Indeed, there are so many sessions being offered that attendees will likely find it difficult to attend all the panels and talks that interest them. At a cursory glance, some of the ones that caught our eyes were "America’s War On Sex and the 2012 Election: Does It Matter Who Wins?"; "When To Give It Away and When To Charge For It: Knowing Your Worth, Assessing Others’, And How To Make Ends Meet As a Sex-Positive Professional"; "Sex Education: Out of the Classroom, into the Streets!"; "Safer is Sexy: The (Fe)Male Condom"; "Paying for It: How Client Stigma Impacts the Sex-Positive Movement"; "Teaching Porn"; "How to Be an Ally to Sex Workers in Theory and Practice"; "When Is an Orgasm a Political Act? When Is Lube a Tool of the Revolution?"; "Sex and the Media: What’s Right, What’s Wrong, Why It Matters"; "Talking With Your Kids About Sex: A Guide for Parents, Parents-to-be, and Anyone with Kids in Their Lives" and several more.

However, the convention's "blow-off" panel may also be its most attractive to adult industry attendees: "Defending Pornography: United States v. John Stagliano."

"That trial was a comedy of errors; that's how it seemed from my reading of what went on each day," Dennis said, referring to AVN's day-by-day account of the week-long trial. "So when I was coming out here, I emailed Constance Penley—she was going to be an expert for the defense if she'd been allowed to testify—and said, 'I'm bringing a conference, and I would like for you and John and his attorney to speak; are you interested?' And they all said, 'Yeah!' And I think we're going to have an overwhelming response to hearing them talk. It's not just about his case; it's about obscenity overall, and these charges were hanging over him for three years of his life."

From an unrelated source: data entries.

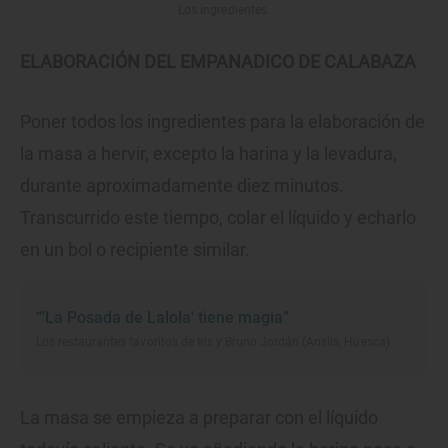
Los ingredientes.
ELABORACIÓN DEL EMPANADICO DE CALABAZA
Poner todos los ingredientes para la elaboración de
la masa a hervir, excepto la harina y la levadura,
durante aproximadamente diez minutos.
Transcurrido este tiempo, colar el líquido y echarlo
en un bol o recipiente similar.
“'La Posada de Lalola' tiene magia”
Los restaurantes favoritos de Iris y Bruno Jordán (Ansils, Huesca)
La masa se empieza a preparar con el líquido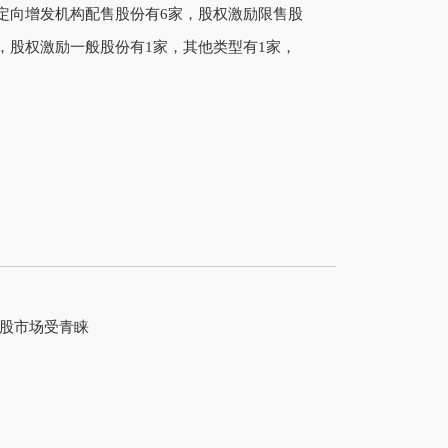
定向增发机构配售股份有6家，股权激励限售股
，股权激励一般股份有1家，其他类型有1家，
。
港股市场受青睐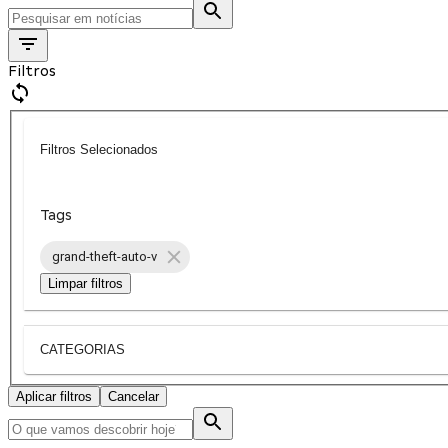
Filtros
Filtros Selecionados
Tags
grand-theft-auto-v
Limpar filtros
CATEGORIAS
Aplicar filtros
Cancelar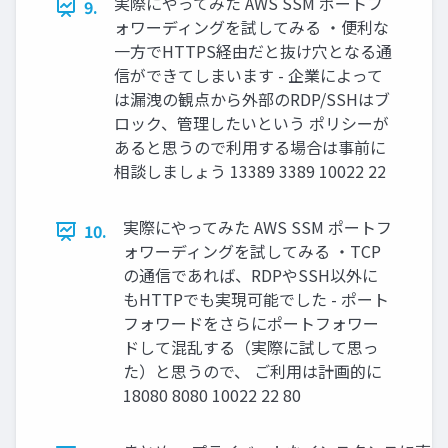
実際にやってみた AWS SSM ポートフ
9.
ォワーディングを試してみる ・便利な
一方でHTTPS経由だと抜け穴となる通
信ができてしまいます - 企業によって
は漏洩の観点から外部のRDP/SSHはブ
ロック、管理したいという ポリシーが
あると思うので利用する場合は事前に
相談しましょう 13389 3389 10022 22
実際にやってみた AWS SSM ポートフ
10.
ォワーディングを試してみる ・TCP
の通信であれば、RDPやSSH以外に
もHTTPでも実現可能でした - ポート
フォワードをさらにポートフォワー
ドして混乱する（実際に試して思っ
た）と思うので、 ご利用は計画的に
18080 8080 10022 22 80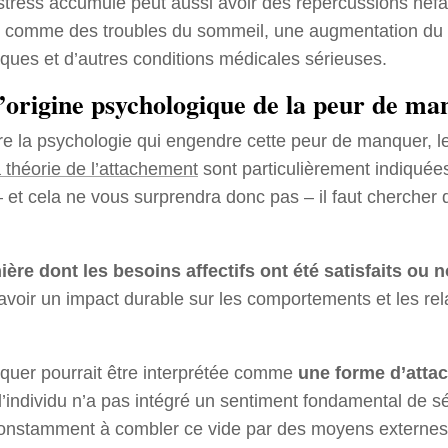
stress accumulé peut aussi avoir des répercussions néfa
, comme des troubles du sommeil, une augmentation du 
ques et d’autres conditions médicales sérieuses.
l’origine psychologique de la peur de ma
e la psychologie qui engendre cette peur de manquer, l
 théorie de l’attachement
sont particulièrement indiquée
 et cela ne vous surprendra donc pas – il faut chercher 
ière dont les besoins affectifs ont été satisfaits ou
voir un impact durable sur les comportements et les rela
quer pourrait être interprétée comme
une forme d’atta
 l’individu n’a pas intégré un sentiment fondamental de sé
onstamment à combler ce vide par des moyens externes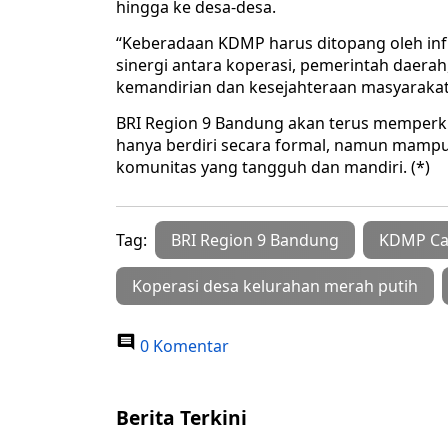
hingga ke desa-desa.
“Keberadaan KDMP harus ditopang oleh infr
sinergi antara koperasi, pemerintah daera
kemandirian dan kesejahteraan masyaraka
BRI Region 9 Bandung akan terus memperkua
hanya berdiri secara formal, namun mampu
komunitas yang tangguh dan mandiri. (*)
Tag:
BRI Region 9 Bandung
KDMP Ca
Koperasi desa kelurahan merah putih
0 Komentar
Berita Terkini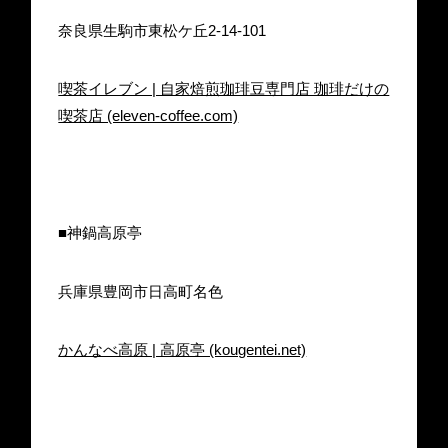
奈良県生駒市東松ケ丘2-14-101
喫茶イレブン | 自家焙煎珈琲豆専門店 珈琲だけの
喫茶店 (eleven-coffee.com)
■神鍋高原亭
兵庫県豊岡市日高町名色
かんなべ高原 | 高原亭 (kougentei.net)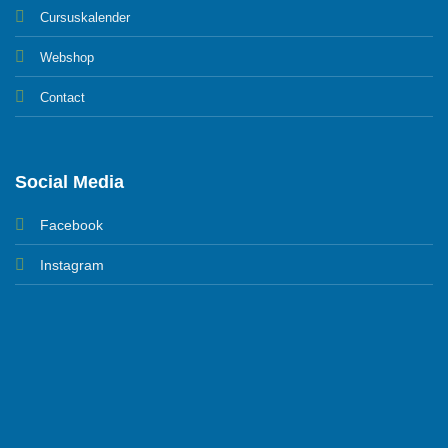
Cursuskalender
Webshop
Contact
Social Media
Facebook
Instagram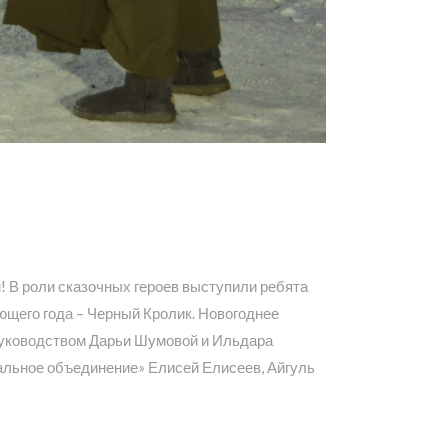
! В роли сказочных героев выступили ребята
ющего года – Черный Кролик. Новогоднее
 руководством Дарьи Шумовой и Ильдара
альное объединение» Елисей Елисеев, Айгуль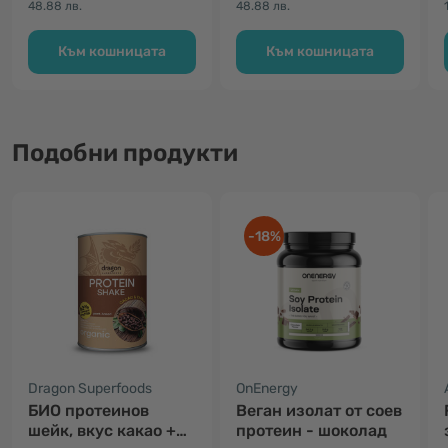
48.88 лв.
48.88 лв.
Към кошницата
Към кошницата
Подобни продукти
-18%
Dragon Superfoods
OnEnergy
БИО протеинов
Веган изолат от соев
шейк, вкус какао +
протеин - шоколад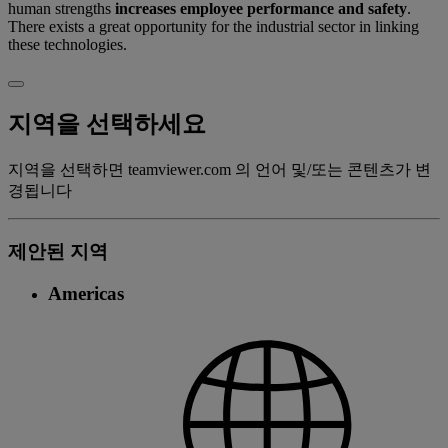
human strengths
increases employee performance and safety
.
There exists a great opportunity for the industrial sector in linking
these technologies.
지역을 선택하세요
지역을 선택하면 teamviewer.com 의 언어 및/또는 콘텐츠가 변
경됩니다
제안된 지역
Americas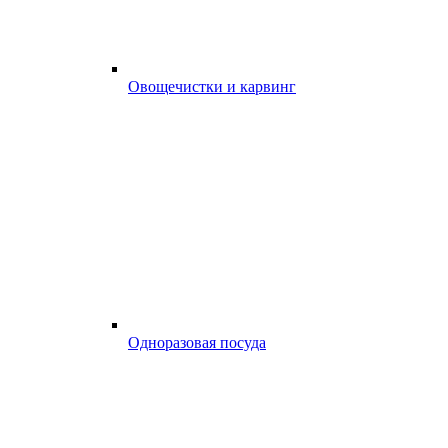
Овощечистки и карвинг
Одноразовая посуда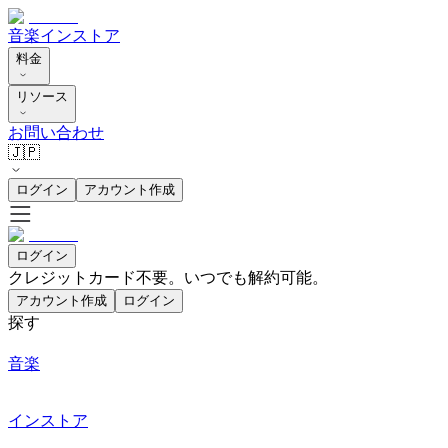
音楽
インストア
料金
リソース
お問い合わせ
🇯🇵
ログイン
アカウント作成
ログイン
クレジットカード不要。いつでも解約可能。
アカウント作成
ログイン
探す
音楽
インストア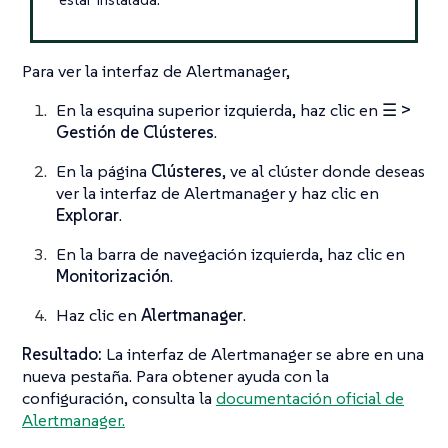
Para ver la interfaz de Alertmanager,
En la esquina superior izquierda, haz clic en
☰ >
Gestión de Clústeres
.
En la página
Clústeres
, ve al clúster donde deseas
ver la interfaz de Alertmanager y haz clic en
Explorar
.
En la barra de navegación izquierda, haz clic en
Monitorización
.
Haz clic en
Alertmanager
.
Resultado:
La interfaz de Alertmanager se abre en una
nueva pestaña. Para obtener ayuda con la
configuración, consulta la
documentación oficial de
Alertmanager.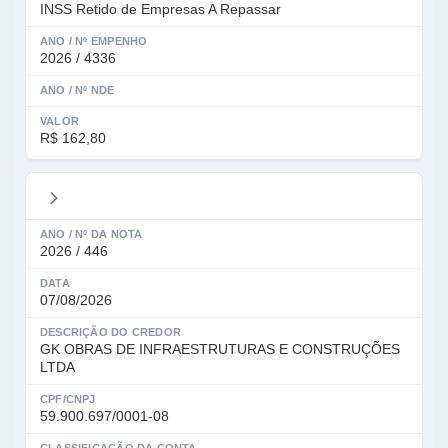
INSS Retido de Empresas A Repassar
ANO / Nº EMPENHO
2026 / 4336
ANO / Nº NDE
VALOR
R$ 162,80
ANO / Nº DA NOTA
2026 / 446
DATA
07/08/2026
DESCRIÇÃO DO CREDOR
GK OBRAS DE INFRAESTRUTURAS E CONSTRUÇÕES
LTDA
CPF/CNPJ
59.900.697/0001-08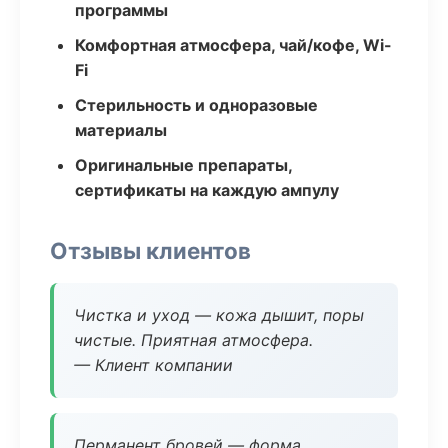
программы
Комфортная атмосфера, чай/кофе, Wi-
Fi
Стерильность и одноразовые
материалы
Оригинальные препараты,
сертификаты на каждую ампулу
Отзывы клиентов
Чистка и уход — кожа дышит, поры
чистые. Приятная атмосфера.
— Клиент компании
Перманент бровей — форма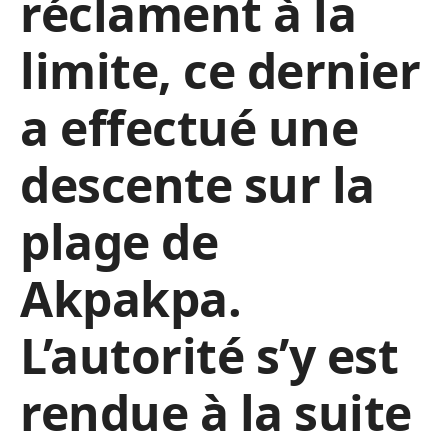
réclament à la
limite,
ce dernier
a effectué une
descente sur la
plage de
Akpakpa.
L’autorité s’y est
rendue à la suite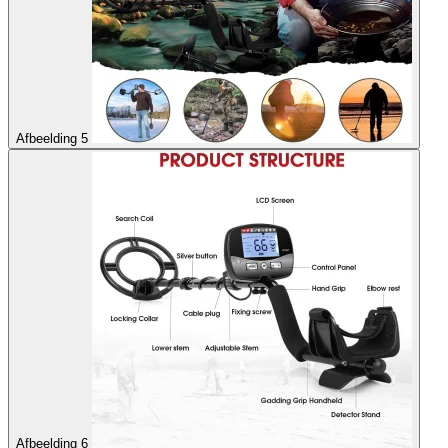
Afbeelding 5
Afbeelding 6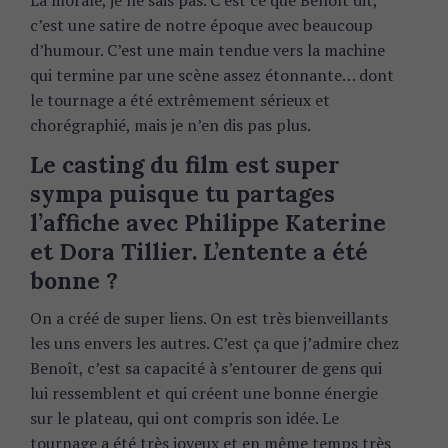
c’est une satire de notre époque avec beaucoup
d’humour. C’est une main tendue vers la machine
qui termine par une scène assez étonnante… dont
le tournage a été extrêmement sérieux et
chorégraphié, mais je n’en dis pas plus.
Le casting du film est super
sympa puisque tu partages
l’affiche avec Philippe Katerine
et Dora Tillier. L’entente a été
bonne ?
On a créé de super liens. On est très bienveillants
les uns envers les autres. C’est ça que j’admire chez
Benoît, c’est sa capacité à s’entourer de gens qui
lui ressemblent et qui créent une bonne énergie
sur le plateau, qui ont compris son idée. Le
tournage a été très joyeux et en même temps très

But rounding up some of the speakers Dennis would have liked proved difficult.

"Normally how I do it is, I put out a public call for speakers," Dennis explained. "They get to promote themselves, which is about all the payment I can offer—and they do network there; it's a huge networking event, which is the sleeper part of this. I got responses from people involved in so many different aspects of sexuality—educators and writers and professors and industry people and buyers and retailers—so they want to do it, but some sessions aren't strong enough to be on their own, so I put people together, like the Sex Ed panel."

"But when I put together my 'Women in the Industry' panel, I found that it was difficult to get minority speakers," she continued. "I can name many sex educators or people with visible names, but I haven't been able to find those people, and haven't gotten as many submissions by minorities, and so I wanted to find a minority speaker for the panel who didn't start in front of the camera, but held a higher-level job in the industry somehow. I couldn't find one."

CatalystCon is also one of the more affordable conventions for locals, since it's being held in Long Beach, a fairly easy drive from Los Angeles and points south, and the full three-day registration is just $150, with students eligible for a $45 discount (just write "student" in the discount code field when registering) and AVN readers get $25 off the price by following the same procedure and writing "AVN" in the code box.

"This is a passion of mine," Dennis admitted. "I have a childhood friend who will no longer speak to me because I attended AEE and I support a person's right to watch and make porn, and they just think that's horrible and I'm exploiting young girls by doing that. We had this discussion; she thought it was illegal to shoot porn, and she also thought it's filled with young girls who come to Hollywood to be stars and they get talked into porn, and I said, 'That's like a bad Movie of the Week circa the 1970s.' But that was her only knowledge."

This friend was unable to hear the things Dennis might have said in support of the adult industry. But it will be a different story in Long Beach, where the attendees will be there to listen. "That's part of my goal with Catalyst, because if I can change just one person's mind ..." Dennis said, adding, "We're always frightened by what we don't know."